When recently asked if he (Rep. Paul) might mount an independent candidacy, he said: “I’m not thinking about it because, look, I’m not doing badly right now. … So we concentrate only on one thing: Keep moving up in the polls, and see how things come out in a month or two.”
(HT: George Will)
There is a growing fear of Ron Paul as he advances in pre-Caucus polls before the first GOP Primary event in Iowa. Such “Paulanoia” may not be entirely unjustified. He deliberately stokes a fringe of deracinated individuals of dubious civic virtue and questionable allegiance to the GOP. He’s endorsed that cracker-jack Cornell University Professor of Architecture, Cynthia McKinney. (At least it wasn’t his fellow Klingon, oops I mean Texan, Sheila Jackson-Lee). Oh, and he’d like to appease Iran, audit the Fed, and probably keel-haul every member of the dreaded CFR. And the GOP Establishment just can’t have such lapses of proper decorum.
It began to reach fever-pitch last week, when Ron Paul began leading a series of polls taken of GOP voters in Iowa. This caused many members of the GOP establishment to ponder the unthinkable. What if Ron Paul wins a Primary? Would this prove the Mayans perspicacious with regards to Anno Domine 2012?
No. It probably wouldn’t. According to Margaret Carlson, it could mark the moment that the Iowa Caucus came to be regarded with the contempt that it deserves. Iowa did figure prominently in the 1976 Democratic Primary. Jimmy Carter launched himself into national prominence by springing an upset. But Carlson then goes on to lay out logical reasons why the Iowa Caucus is primarily a Geek-Circus that will not meaningfully inform us how a GOP candidate would fare before a broader American electorate.
But let’s not kid ourselves. There’s nothing representative about Iowa. Whites make up 91.3 percent of the state’s 3 million citizens, compared with 64 percent of the country at large. Hispanics are 5 percent of Iowans, blacks 2.9 percent. Demographics aren’t the only anomaly. Unemployment in Iowa is less than 6 percent, the seventh-lowest rate in the nation. A record 115,000 Republicans turned out to vote in the 2008 caucuses — that’s right, less than 4 percent of Iowans makes a record. And since 1976, Iowans have picked the Republican nominee only three times.
So a Ron Paul victory in Iowa will not fundamentally reform the GOP. It will just make Republicans in the other 49 states call up Canada and offer them Iowa in return for some Alberta tar sands and a conditional draft pick. To George Will, the bigger danger emerges if Ron Paul goes 3rd Party.
Will describes what could happen if this took place.
it is plausible to conclude that a Paul candidacy would have these consequences:
• It would enable Mr. Obama to carry two states he lost in 2008: Missouri (10 electoral votes), which he lost by 0.13 points, and Arizona (11), which he lost by 8.52 points to native son John McCain.
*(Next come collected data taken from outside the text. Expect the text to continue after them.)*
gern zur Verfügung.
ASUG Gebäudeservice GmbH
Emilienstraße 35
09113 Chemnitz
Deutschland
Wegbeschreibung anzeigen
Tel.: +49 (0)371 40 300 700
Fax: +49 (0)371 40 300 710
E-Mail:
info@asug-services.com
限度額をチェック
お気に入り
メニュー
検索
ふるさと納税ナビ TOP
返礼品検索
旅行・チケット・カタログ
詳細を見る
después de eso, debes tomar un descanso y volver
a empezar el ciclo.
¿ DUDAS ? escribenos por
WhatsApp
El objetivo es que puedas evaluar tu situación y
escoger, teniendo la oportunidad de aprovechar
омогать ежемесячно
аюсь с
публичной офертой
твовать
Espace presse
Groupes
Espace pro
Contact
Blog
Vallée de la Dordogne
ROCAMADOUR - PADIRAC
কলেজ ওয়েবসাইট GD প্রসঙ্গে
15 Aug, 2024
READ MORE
• It would enable Mr. Obama to again win four states he captured in 2008 and that the Republican nominee probably must win in 2012: Florida (29), Indiana (11), North Carolina (15) and Virginia (13).
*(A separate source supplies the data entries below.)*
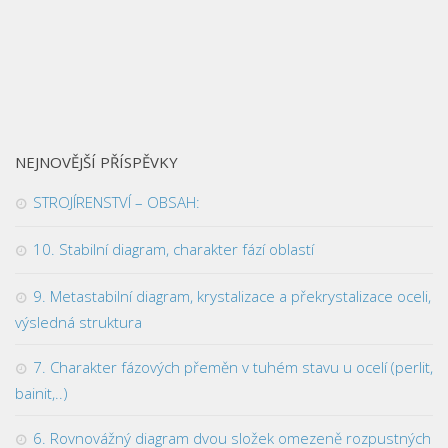
NEJNOVĚJŠÍ PŘÍSPĚVKY
STROJÍRENSTVÍ – OBSAH:
10. Stabilní diagram, charakter fází oblastí
9. Metastabilní diagram, krystalizace a překrystalizace oceli,
výsledná struktura
7. Charakter fázových přeměn v tuhém stavu u ocelí (perlit,
bainit,..)
6. Rovnovážný diagram dvou složek omezeně rozpustných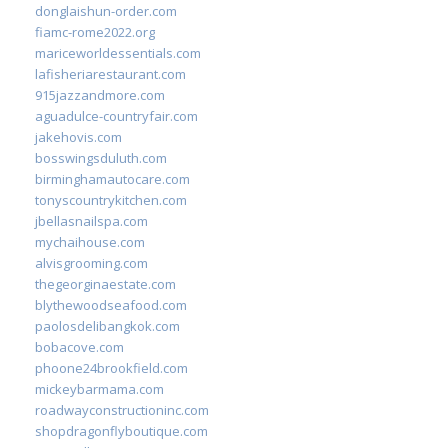
donglaishun-order.com
fiamc-rome2022.org
mariceworldessentials.com
lafisheriarestaurant.com
915jazzandmore.com
aguadulce-countryfair.com
jakehovis.com
bosswingsduluth.com
birminghamautocare.com
tonyscountrykitchen.com
jbellasnailspa.com
mychaihouse.com
alvisgrooming.com
thegeorginaestate.com
blythewoodseafood.com
paolosdelibangkok.com
bobacove.com
phoone24brookfield.com
mickeybarmama.com
roadwayconstructioninc.com
shopdragonflyboutique.com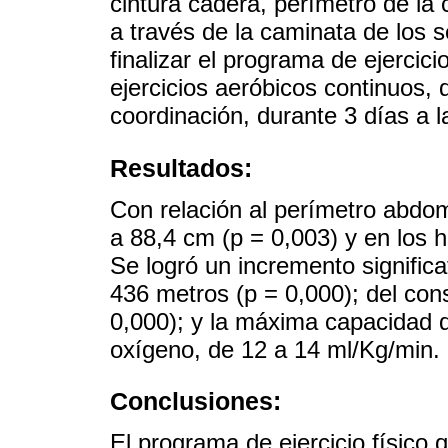
cintura cadera, perímetro de la 
a través de la caminata de los 
finalizar el programa de ejercic
ejercicios aeróbicos continuos, d
coordinación, durante 3 días a
Resultados:
Con relación al perímetro abdo
a 88,4 cm (p = 0,003) y en los 
Se logró un incremento signific
436 metros (p = 0,000); del co
0,000); y la máxima capacidad d
oxígeno, de 12 a 14 ml/Kg/min.
Conclusiones:
El programa de ejercicio físico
• It would secure Mr. Obama’s hold on the following states he won in 2008 but that Republicans hope to take back next year: New Mexico (5), Colorado (9), Nevada (6), Michigan (16), Ohio (18), Pennsylvania (20) and New Hampshire (4).
This may be idle speculation. The people who will turn up on a cold and rainy morning to vote out the status-quo and audit the Fed already have a movement. George Soros and The Tides Foundation bought them #OWS to play with and thereby secured their allegiance to the Democratic Party section of the national bland-wagon to Gomorrah.
Could Ron Paul really turn out a disaffected rump on the right as Will opines above? All six of the Ron Paul supports here at Redstate (who probably have at least 5 user names apiece) would gladly join such a coalition. However, my suspicion is that they will be too busy voting for Obama in 2012 as they intended to all along.
On the so-called Alternate-Right, some see Ron Paul as the least of three evils. The topsider crowd at National Romney Online will grandly ignore his existence except as a target of ridicule. Jay Nordlinger offers a prime example below.
It cracks me up when Ron Paul says, “I, as president, will not do that.” And I, as gold medalist in the decathlon next year, will donate half my Wheaties contract to the Salvation Army.
On balance, I think the Topsider Crowd gets this one right. Will simply must relax and breathe slowly into the brown paper bag. Ron Paul *could* go run as a Libertarian. He *might* even secure their nomination. He has to survive the Bill Self and Gary Johnson cavalry charge. Then he can fly the flag of somewhat respectable anarchy into his retirement from public life. I hope he finds relaxation and respite from having to pander to crowds of the great unwashed demanding that we audit the Fed.